Letters from the Heart Blog Series

Today’s letter unveils a story I’ve had the privilege of watching over the years. It was written by the man who sees all my meltdowns, mess-ups, and smells my morning breath. Eww. This is part of my husband’s story that takes a peek behind the curtain of his public life. He graciously and reluctantly, agreed to write a letter for this series. I’m not sure he actually felt the freedom to say no, but maybe that is another letter to be written. Honestly, I’m so glad he put in the work and created this letter to his father. Though I did not have the opportunity to meet him, I’ve been gifted with sweet extensions of who he must have been. 
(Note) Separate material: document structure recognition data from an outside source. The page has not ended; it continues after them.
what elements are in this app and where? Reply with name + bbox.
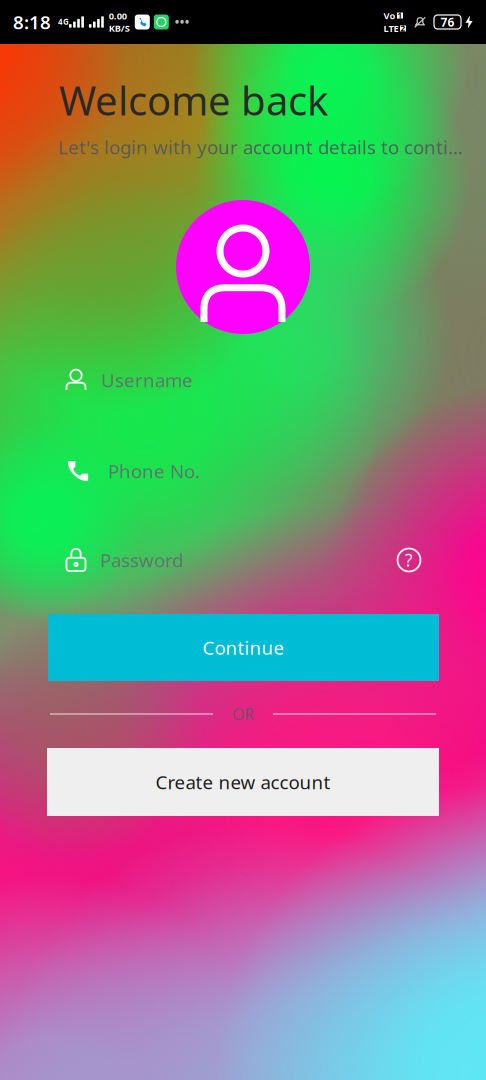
- staticText: 4G: [58, 16, 69, 27]
- staticText: Phone No.: [108, 459, 200, 483]
- staticText: 0.00: [109, 10, 127, 22]
- staticText: Username: [101, 368, 193, 392]
- button[interactable]: Create new account: [47, 748, 439, 816]
- staticText: Welcome back: [59, 73, 328, 126]
- staticText: LTE: [384, 22, 398, 35]
- staticText: Vo: [384, 9, 396, 22]
- staticText: Password: [100, 548, 183, 572]
- staticText: 1: [398, 10, 402, 21]
- staticText: Create new account: [156, 770, 330, 794]
- staticText: ?: [405, 548, 413, 572]
- staticText: Continue: [202, 635, 284, 660]
- staticText: OR: [232, 703, 254, 725]
- staticText: •••: [175, 14, 190, 30]
- staticText: KB/S: [109, 22, 130, 34]
- staticText: 8:18: [13, 10, 51, 34]
- staticText: 76: [440, 14, 454, 30]
- staticText: 2: [400, 23, 406, 34]
- button[interactable]: Continue: [48, 614, 439, 681]
- staticText: Let's login with your account details to…: [58, 135, 463, 159]
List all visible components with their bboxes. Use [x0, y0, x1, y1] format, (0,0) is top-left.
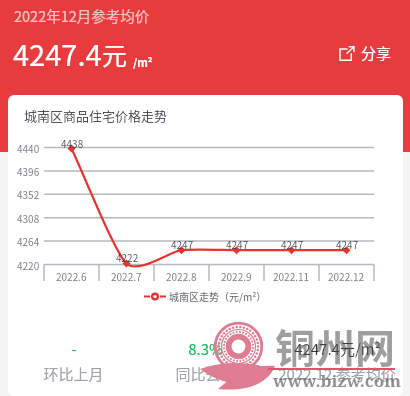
staticText: - — [71, 338, 77, 360]
staticText: 4247.4元/m² — [294, 338, 381, 360]
staticText: 8.3% — [188, 338, 223, 360]
staticText: 城南区商品住宅价格走势 — [24, 106, 168, 125]
staticText: 同比去年 — [175, 363, 236, 385]
staticText: 城南区走势（元/m²） — [169, 289, 267, 303]
staticText: /m² — [133, 54, 153, 70]
staticText: 2022.12 参考均价 — [278, 363, 396, 385]
staticText: 2022年12月参考均价 — [14, 5, 150, 26]
staticText: 分享 — [361, 42, 392, 64]
button[interactable]: 分享 — [332, 36, 398, 70]
staticText: 环比上月 — [43, 363, 104, 385]
other: 分享 — [338, 45, 355, 62]
staticText: 元 — [102, 36, 128, 72]
staticText: 4247.4 — [13, 32, 102, 74]
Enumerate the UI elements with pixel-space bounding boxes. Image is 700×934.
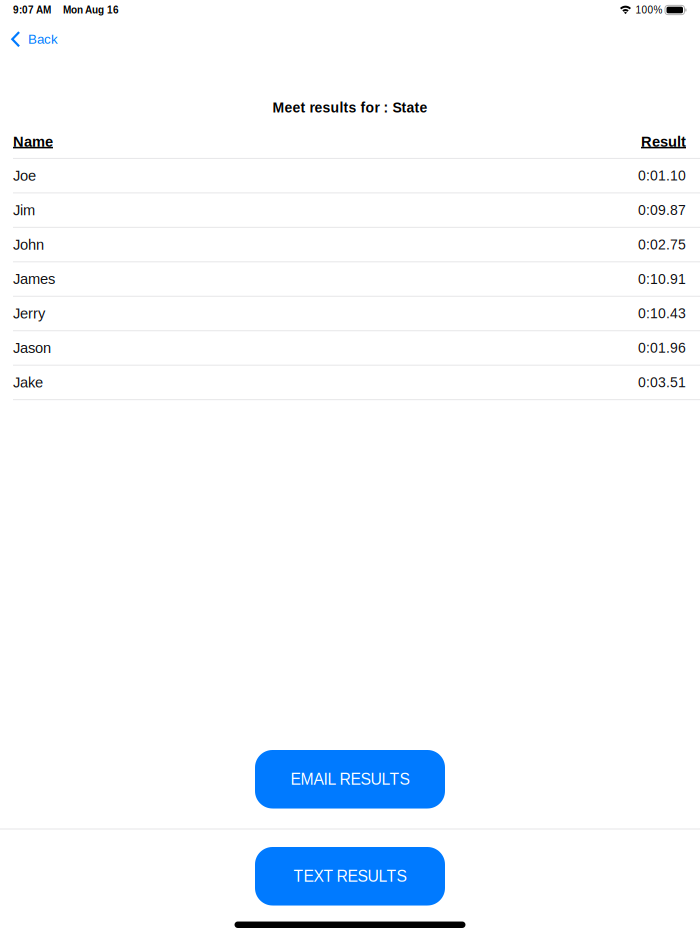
staticText: Jim (13, 202, 35, 218)
staticText: 0:10.91 (638, 271, 686, 287)
staticText: Name (13, 134, 53, 150)
staticText: 0:03.51 (638, 375, 686, 390)
staticText: James (13, 271, 55, 287)
staticText: Jason (13, 340, 51, 356)
button[interactable]: TEXT RESULTS (255, 847, 445, 906)
staticText: TEXT RESULTS (294, 868, 406, 885)
staticText: 0:09.87 (638, 202, 686, 218)
staticText: Mon Aug 16 (63, 4, 119, 16)
staticText: Joe (13, 168, 36, 184)
staticText: 0:01.10 (638, 168, 686, 183)
staticText: EMAIL RESULTS (290, 770, 410, 788)
button[interactable]: EMAIL RESULTS (255, 750, 445, 808)
staticText: John (13, 236, 44, 253)
staticText: Jake (13, 374, 43, 391)
staticText: Meet results for : State (272, 100, 428, 116)
staticText: 0:01.96 (638, 340, 686, 356)
staticText: Back (28, 32, 58, 47)
staticText: 100% (636, 4, 662, 16)
staticText: Result (641, 134, 686, 150)
staticText: 9:07 AM (13, 4, 51, 16)
staticText: Jerry (13, 305, 45, 322)
staticText: 0:02.75 (638, 237, 686, 252)
button[interactable]: Back (0, 20, 68, 52)
staticText: 0:10.43 (638, 306, 686, 321)
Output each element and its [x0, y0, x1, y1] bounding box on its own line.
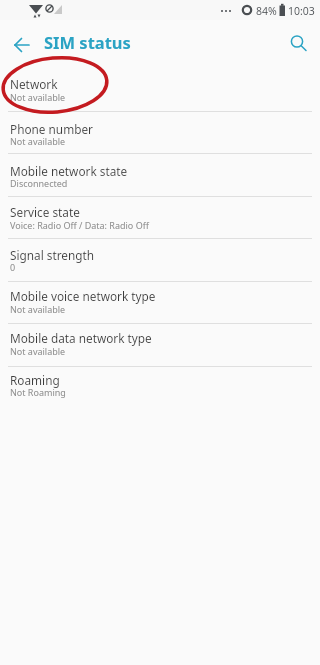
button[interactable]: Mobile voice network type — [0, 281, 320, 324]
staticText: Not Roaming — [10, 386, 66, 398]
staticText: Mobile data network type — [10, 330, 152, 346]
button[interactable]: Mobile data network type — [0, 324, 320, 367]
staticText: 84% — [256, 4, 277, 18]
staticText: Voice: Radio Off / Data: Radio Off — [10, 219, 149, 231]
staticText: Roaming — [10, 372, 60, 388]
staticText: SIM status — [44, 31, 131, 53]
staticText: Mobile voice network type — [10, 288, 156, 304]
staticText: Disconnected — [10, 177, 68, 189]
button[interactable]: Mobile network state — [0, 154, 320, 197]
staticText: Signal strength — [10, 247, 95, 263]
staticText: Not available — [10, 303, 66, 315]
staticText: 0 — [10, 261, 16, 273]
button[interactable] — [286, 30, 312, 56]
staticText: Not available — [10, 135, 66, 147]
button[interactable]: Signal strength — [0, 239, 320, 282]
staticText: 10:03 — [288, 4, 315, 18]
staticText: Not available — [10, 345, 66, 357]
staticText: Network — [10, 76, 58, 92]
button[interactable]: Roaming — [0, 366, 320, 409]
button[interactable]: Network — [0, 69, 320, 112]
button[interactable]: Service state — [0, 196, 320, 239]
staticText: Mobile network state — [10, 163, 128, 179]
staticText: Not available — [10, 91, 66, 103]
button[interactable] — [6, 36, 38, 54]
button[interactable]: Phone number — [0, 111, 320, 154]
staticText: Service state — [10, 204, 80, 220]
staticText: Phone number — [10, 121, 93, 137]
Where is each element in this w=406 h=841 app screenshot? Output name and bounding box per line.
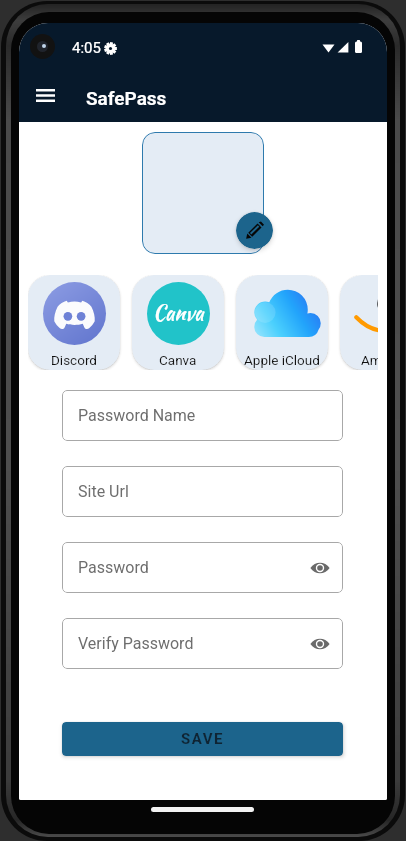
button[interactable]: Logo preview [142,132,264,254]
button[interactable]: Edit logo [236,212,273,249]
button[interactable]: SAVE [62,722,343,756]
button[interactable]: Show password [307,555,333,581]
button[interactable]: Verify Password [62,618,343,669]
staticText: Amazon [361,352,378,368]
staticText: SafePass [86,87,167,109]
button[interactable]: Open navigation menu [25,75,65,115]
button[interactable]: Show password [307,631,333,657]
button[interactable]: Site Url [62,466,343,517]
staticText: Canva [159,352,197,368]
staticText: Verify Password [78,634,194,653]
button[interactable]: Password [62,542,343,593]
button[interactable]: Amazon [340,275,378,370]
button[interactable]: Canva [132,275,224,370]
button[interactable]: Apple iCloud [236,275,328,370]
button[interactable]: Password Name [62,390,343,441]
staticText: Canva [153,298,204,327]
staticText: Password [78,558,149,577]
staticText: Password Name [78,406,196,425]
staticText: Site Url [78,482,129,501]
staticText: 4:05 [72,39,101,57]
staticText: Discord [51,352,97,368]
staticText: Apple iCloud [244,352,320,368]
button[interactable]: Discord [28,275,120,370]
staticText: SAVE [181,730,224,748]
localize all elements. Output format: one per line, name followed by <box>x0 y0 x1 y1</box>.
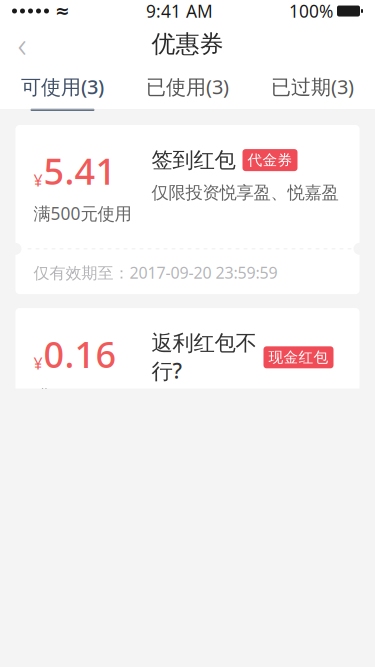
staticText: ¥ <box>34 170 42 191</box>
staticText: 已使用(3) <box>146 73 229 100</box>
staticText: 现金红包 <box>268 348 328 366</box>
staticText: 返利红包不行? <box>152 330 256 385</box>
button[interactable]: ¥ <box>0 125 375 294</box>
staticText: 100% <box>289 0 333 22</box>
staticText: 仅限投资悦享盈、悦嘉盈 <box>152 182 338 204</box>
button[interactable]: 可使用(3) <box>0 66 125 110</box>
staticText: 仅有效期至：2017-09-20 23:59:59 <box>34 262 278 283</box>
staticText: 满0元使用 <box>34 385 112 408</box>
button[interactable]: Back <box>0 22 44 66</box>
staticText: 代金券 <box>248 151 292 169</box>
staticText: 可使用(3) <box>21 73 104 100</box>
staticText: ¥ <box>34 353 42 374</box>
staticText: ‹ <box>18 21 26 67</box>
staticText: 0.16 <box>44 330 116 378</box>
staticText: 已过期(3) <box>271 73 354 100</box>
staticText: 优惠券 <box>152 29 224 59</box>
staticText: ≈ <box>55 1 70 21</box>
button[interactable]: 已使用(3) <box>125 66 250 110</box>
staticText: 9:41 AM <box>146 0 213 22</box>
staticText: 满500元使用 <box>34 202 132 225</box>
button[interactable]: ¥ <box>0 308 375 505</box>
staticText: 签到红包 <box>152 147 236 173</box>
staticText: 5.41 <box>44 147 116 195</box>
button[interactable]: 已过期(3) <box>250 66 375 110</box>
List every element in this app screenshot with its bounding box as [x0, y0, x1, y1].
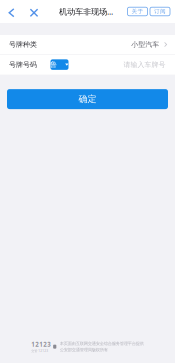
- staticText: 确定: [78, 93, 96, 105]
- button[interactable]: 选择省份简称: [50, 59, 68, 70]
- button[interactable]: 关于: [128, 7, 148, 16]
- staticText: 号牌种类: [9, 40, 37, 49]
- button[interactable]: 订阅: [150, 7, 170, 16]
- staticText: 小型汽车: [131, 40, 159, 49]
- staticText: 12123: [31, 340, 51, 349]
- staticText: 本页面由互联网交通安全综合服务管理平台提供: [60, 341, 144, 346]
- button[interactable]: 号牌种类: [0, 35, 175, 54]
- staticText: 公安部交通管理局版权所有: [60, 347, 108, 352]
- staticText: 请输入车牌号: [124, 60, 166, 69]
- button[interactable]: 返回: [0, 0, 23, 24]
- staticText: 鲁: [50, 60, 57, 69]
- staticText: 号牌号码: [9, 60, 37, 69]
- staticText: 关于: [132, 8, 144, 15]
- staticText: 订阅: [154, 8, 166, 15]
- button[interactable]: 关闭: [23, 0, 45, 24]
- staticText: 交管 12123: [31, 349, 48, 353]
- button[interactable]: 确定: [0, 89, 175, 109]
- staticText: 机动车非现场...: [59, 6, 113, 17]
Every writer who has contributed to this series has said the same thing; writing the letter took a lot of guts and energy, but it was a cathartic experience. Is there a letter you need to write? I encourage you to take a step toward doing the hard thing. There’s something for you in the middle of the discomfort. Reach for it, friend. 

_______________________________________

Dear Dad,

My wife, Alyssa, asked me if I would write you a letter for her current blog series. At first, I thought it was a great idea; I could use a little self-psychotherapy, but the inspiration for what to say never seemed to materialize. A few weeks later, she gently prodded about how my letter was coming or if I still wished to participate. Again, I responded “absolutely”-though I still had no idea what to say.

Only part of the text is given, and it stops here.